I know there is a lot of interest in this issue, so I would say for people who are watching, of course it is okay and it is natural to be hesitant about what you put into your body. However, we see all the misinformation that is circulated, whether on WhatsApp or online, and it is frustrating because much, if not all of it, has simple explanations. If someone watching today is unsure, I hope they will ask their doctor, their pharmacist, their Member of Parliament, or their faith leader—whoever they trust, please will they ask those questions?
With supplies set to double and, hopefully, able to tackle many of the supply issues that colleagues raised, we are at a crossroads. Will the inequalities widen or can we to use this moment to close them? I have a few questions that I hope the Minister will address this morning. What different steps are being taken to mop up segments of cohorts that the roll-out has moved past? What is being done to provide more local vaccination sites in communities that are being left behind? I am conscious that often, in politics—we all know this—sometimes we cannot change the message, but we can change the messenger. A community pharmacy, for example, is a trusted alternative in the heart of every community, on every high street, which can help reach a different group of people. How can we use those to try to close this gap? On a similar note, in Nottingham, we are using mosques as vaccination sites now. Are similar approaches being supported in the capital?

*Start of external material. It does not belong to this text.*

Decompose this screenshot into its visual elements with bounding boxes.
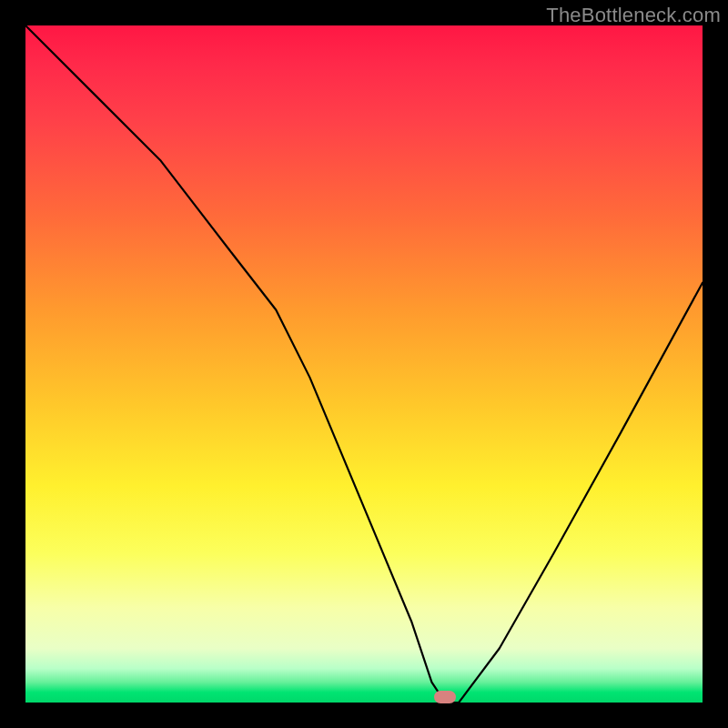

Before I conclude, I want to make a point about the staff delivering this tremendous vaccination programme. Their efforts have been incredible and are inching us out of this awful period, a day at a time. It is shameful that their reward for this is a real-terms pay cut and then to be told, as they were over the weekend by a Minister, that they are lucky to be getting anything at all.
Similarly, local authorities are playing a pivotal role in the logistics of the roll-out, as they did in resurrecting test and trace. Their reward is an even greater real-terms pay cut. As well as being a shoddy way to treat these people, this is also bad for the collective, as we seek to rebound from the impact of covid. Where do these healthcare assistants or leisure centre cleaners spend their money? It is in our local economies.
We have just finished a decade of disaster economics and all it did was lead to anaemic growth and an erosion of living standards that has weakened our communities, which has meant that the poorest communities were most vulnerable to covid. The Office for Budget Responsibility says that we have the same ahead of us again. It is crucial that we do not keep making the same mistakes. Simply put, those who clapped on their doorstep should not be voting to cut NHS pay this evening.
There is much to be pleased about with the vaccine roll-out, and it is giving the nation hope. However, we are seeing widening inequalities among already unequal groups. We must act now to tackle that.